M. Basilio me dévisagea avec tristesse et s'assit à la table voisine.
— Il y a un dîner de Noël de toute la rédaction. Au Set Portes, déclara-t-il d'une voix étouffée. Je suppose qu'ils ne vous ont pas prévenu.
Je feignis un sourire indifférent et confirmai.
— Vous n'y allez pas ? demandai-je.
M. Basilio fit signe que non.
— Ça ne me dit rien.
Nous nous observâmes en silence.
— Et si je vous invitais ? proposai-je. Où vous voulez. Au Can Solé, par exemple. Vous et moi, pour célébrer le succès des Mystères de Barcelone.
M. Basilio sourit en acquiesçant lentement.
— Martín, lâcha-t-il enfin. Je ne sais pas comment vous le dire.
— Me dire quoi ?
M. Basilio se racla la gorge.
— Je ne vais plus pouvoir publier d'autres feuilletons des Mystères de Barcelone.
Je le regardai sans comprendre.
— Vous voulez que j'écrive autre chose ? Plus dans le style de Pérez Galdos ?
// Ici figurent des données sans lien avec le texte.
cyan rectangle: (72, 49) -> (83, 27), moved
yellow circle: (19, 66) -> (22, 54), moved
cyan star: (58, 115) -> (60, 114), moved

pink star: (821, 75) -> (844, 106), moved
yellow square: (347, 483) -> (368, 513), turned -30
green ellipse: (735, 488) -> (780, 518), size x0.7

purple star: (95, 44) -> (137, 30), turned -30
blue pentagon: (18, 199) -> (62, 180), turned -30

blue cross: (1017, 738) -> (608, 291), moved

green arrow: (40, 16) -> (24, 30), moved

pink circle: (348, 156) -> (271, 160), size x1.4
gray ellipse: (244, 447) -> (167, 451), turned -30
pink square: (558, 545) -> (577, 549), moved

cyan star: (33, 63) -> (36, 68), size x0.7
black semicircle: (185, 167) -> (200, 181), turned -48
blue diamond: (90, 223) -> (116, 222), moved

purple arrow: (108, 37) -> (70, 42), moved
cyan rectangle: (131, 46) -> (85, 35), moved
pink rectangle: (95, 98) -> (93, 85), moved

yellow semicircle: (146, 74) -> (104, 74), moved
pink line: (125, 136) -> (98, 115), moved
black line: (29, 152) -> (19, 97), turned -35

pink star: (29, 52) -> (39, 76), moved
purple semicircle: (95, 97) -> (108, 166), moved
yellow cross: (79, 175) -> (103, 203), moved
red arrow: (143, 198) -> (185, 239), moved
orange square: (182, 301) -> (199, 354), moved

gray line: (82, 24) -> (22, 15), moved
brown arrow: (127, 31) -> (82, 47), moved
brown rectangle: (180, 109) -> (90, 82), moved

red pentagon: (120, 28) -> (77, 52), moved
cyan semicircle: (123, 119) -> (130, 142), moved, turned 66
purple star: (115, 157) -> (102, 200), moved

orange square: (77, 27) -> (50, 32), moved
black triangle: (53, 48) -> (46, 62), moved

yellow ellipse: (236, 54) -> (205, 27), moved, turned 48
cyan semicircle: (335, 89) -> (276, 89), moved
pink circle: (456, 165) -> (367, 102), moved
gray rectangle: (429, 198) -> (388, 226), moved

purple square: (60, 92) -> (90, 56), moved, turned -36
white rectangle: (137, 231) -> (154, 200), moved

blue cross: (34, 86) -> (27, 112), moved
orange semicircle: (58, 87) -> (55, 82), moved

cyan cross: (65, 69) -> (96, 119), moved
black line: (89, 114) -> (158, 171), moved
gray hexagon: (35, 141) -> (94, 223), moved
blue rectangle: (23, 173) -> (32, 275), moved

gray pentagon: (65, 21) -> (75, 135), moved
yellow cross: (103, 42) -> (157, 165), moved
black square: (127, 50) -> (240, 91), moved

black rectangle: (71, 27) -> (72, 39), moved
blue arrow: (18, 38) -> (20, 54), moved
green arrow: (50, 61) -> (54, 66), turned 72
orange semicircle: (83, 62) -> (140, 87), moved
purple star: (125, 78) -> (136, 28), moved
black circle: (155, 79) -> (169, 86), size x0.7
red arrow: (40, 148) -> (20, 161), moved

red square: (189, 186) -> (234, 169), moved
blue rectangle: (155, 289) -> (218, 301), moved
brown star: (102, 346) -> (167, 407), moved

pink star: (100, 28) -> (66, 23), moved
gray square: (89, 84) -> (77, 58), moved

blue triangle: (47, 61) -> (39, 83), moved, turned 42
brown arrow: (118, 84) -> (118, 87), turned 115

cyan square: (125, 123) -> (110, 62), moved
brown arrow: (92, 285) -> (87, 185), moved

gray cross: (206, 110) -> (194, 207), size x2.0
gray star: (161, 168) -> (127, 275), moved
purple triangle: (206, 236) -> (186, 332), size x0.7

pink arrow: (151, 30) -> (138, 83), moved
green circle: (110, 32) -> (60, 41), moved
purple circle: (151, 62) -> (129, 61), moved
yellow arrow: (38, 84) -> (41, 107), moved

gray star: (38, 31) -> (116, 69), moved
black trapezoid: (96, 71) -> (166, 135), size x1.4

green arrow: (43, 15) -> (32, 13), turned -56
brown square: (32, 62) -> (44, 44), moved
— Martín, vous savez comment sont les gens. J'ai reçu des plaintes. J'ai essayé de les ignorer, mais le directeur est un faible et il n'aime pas les conflits inutiles.
— Je ne vous comprends pas, monsieur Basilio.
— Martín, ils ont demandé que ce soit moi qui vous l'annonce.
— Je suis renvoyé, murmurai-je.
M. Basilio hocha affirmativement la tête.
Malgré moi, mes yeux se remplirent de larmes.
— Sur le coup, ça semble être la fin du monde, mais croyez-moi quand je vous assure qu'au fond c'est la meilleure chose qui pouvait vous arriver. Cet endroit n'est pas fait pour vous.
— Et quel est l'endroit qui est fait pour moi ? demandai-je.
— Je suis désolé, Martín. Croyez-moi, je suis désolé.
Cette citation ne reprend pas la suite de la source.